== Work to complete ==
Below are the records; copy exactly the stretch from the line containing "en placement longue durée ?" through the line containing "Lettre de l'ONPE", both ends included, and nothing else.

== The data ==
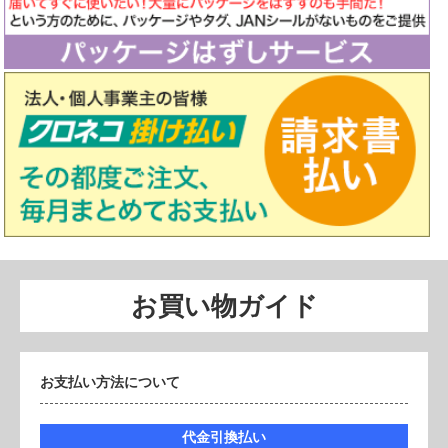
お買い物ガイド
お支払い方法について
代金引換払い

* * *

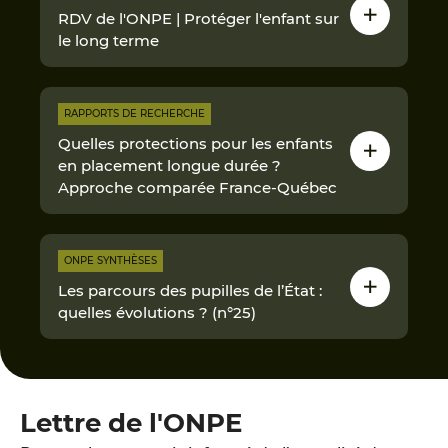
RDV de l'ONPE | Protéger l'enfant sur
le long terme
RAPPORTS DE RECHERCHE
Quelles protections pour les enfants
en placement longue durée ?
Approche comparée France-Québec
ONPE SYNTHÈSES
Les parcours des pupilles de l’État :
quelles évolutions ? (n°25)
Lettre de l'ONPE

== Finished exercise ==
en placement longue durée ?
Approche comparée France-Québec
ONPE SYNTHÈSES
Les parcours des pupilles de l’État :
quelles évolutions ? (n°25)
Lettre de l'ONPE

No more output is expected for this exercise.